Davis and colleagues described the use of FOB for checking the ETT position in relation to carina.32 Use of FOB in assessing ETT position was shown to be as good as chest radiography in both adults and children.33,34 Many other uses of FOB technique were also described, especially in critically ill patients, to evaluate the upper and lower airway.35–38 Several authors cited advantages of the technique, including the ability to perform diagnostic and therapeutic procedures at the bedside without general anesthesia and without interruption of ongoing mechanical ventilation. Another advantage cited was the ability to perform the procedure orally, nasally, or through an in situ ETT or tracheostomy tube. One main disadvantage reported by many authors was the increased airway resistance particularly in pediatric patients because the FOB may occupy a significant portion of the lumen of the tube. FOB was not originally developed for the management of the difficult intubation.39 However, as technology was advanced and visualization improved, anesthesiologists soon appreciated the value of the FOB in the management of the difficult airway.40–43 Use of the FOB has been described for airway management in Ludwig’s angina,44 rheumatoid arthritis,45 trauma,46 unstable cervical spine,47 disruptive injuries of the soft tissue of the neck,48 acromegaly,49 and Pierre Robin syndrome,50 among other conditions. Several authors have reported successful use of the FOB in securing the airway in awake patients with increased risk of aspiration.51–54 As a result, the teaching of fiberoptic airway endoscopy is now an integral part of training for otolaryngology head and neck surgery (OHNS), anesthesiology, and emergency medicine.
Indications
When the airway is compromised or a difficult airway is anticipated, awake fiberoptic intubation (FOI) with or without sedation should be considered (Box 10-2). Awake fiberoptic intubation is an ideal procedure for patients with morbid obesity, supraglottic mass, or edema with the ability to visualize the glottic aperture, risk of aspiration, history of known DMV, patients with limited mandible excursion or trismus, and history of prior difficulty with transoral intubation using other techniques. Contraindications to awake fiberoptic intubation include fixed stenotic lesions at all levels that will not allow passage of an ETT without dilatation, active bleeding obscuring visualization, and acute obstructing supraglottitis, as well as in patients unable to cooperate during the examination. In general, many patients who might be denied general anesthesia or receive a tracheostomy can be safely intubated using the FOB. To intubate patients safely and quickly, certain preparatory steps should be taken.
Bronchoscopy Cart
Proper functioning equipment is essential to a successful outcome. A fully equipped videobronchoscopy cart should be available for use in the intensive care units, emergency department, critical care wards (e.g., otolaryngology patient floor) as well as in the operating room. All equipment and supplies for administration of anesthesia, resuscitation, and monitoring should be available and should be checked following a standard protocol before beginning a nonemergent fiberoptic intubation (Fig. 10-2). For awake intubations, the cart is placed on the left side at the head of the bed while a right-handed operator stands on the right side facing the patient. The light source should be checked for integrity and the necessary supplies are laid out on top of the fiberoptic cart, and suction is connected and at hand. The cart should contain ancillary equipment including nasopharyngeal airway and endotracheal tubes (standard and MLT long tubes), among other items.

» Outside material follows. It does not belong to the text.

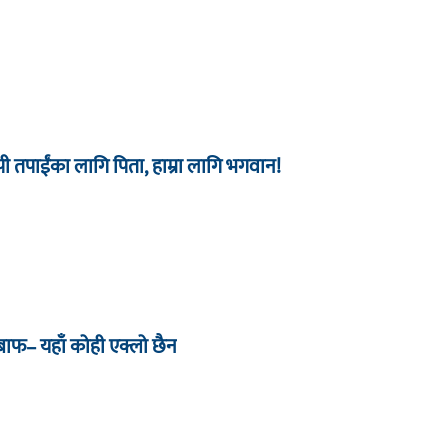
 तपाईंका लागि पिता, हाम्रा लागि भगवान!
जबाफ– यहाँ कोही एक्लो छैन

Fiberoptic Intubation of the Conscious Patient
The advantages of awake fiberoptic intubation include maintenance of spontaneous ventilation and the ability to position the tip of the ETT precisely beyond the obstruction/compression. It is easiest in the awake near upright patient because the tongue does not fall back in the pharynx, and breathing tends to keep the airway open. In addition, with deep inspiration, the patient can assist the operator in locating the glottis when airway anatomy is distorted. Box 10-3 lists the factors that are crucial for successful completion of an awake fiberoptic intubation. These include training and preparation of the airway team, psychological and pharmacologic preparation of the patient, appropriate monitoring and delivery of oxygen during preparation of the patient and the procedure, expertise of the operator, and a well-functioning bronchoscopy cart.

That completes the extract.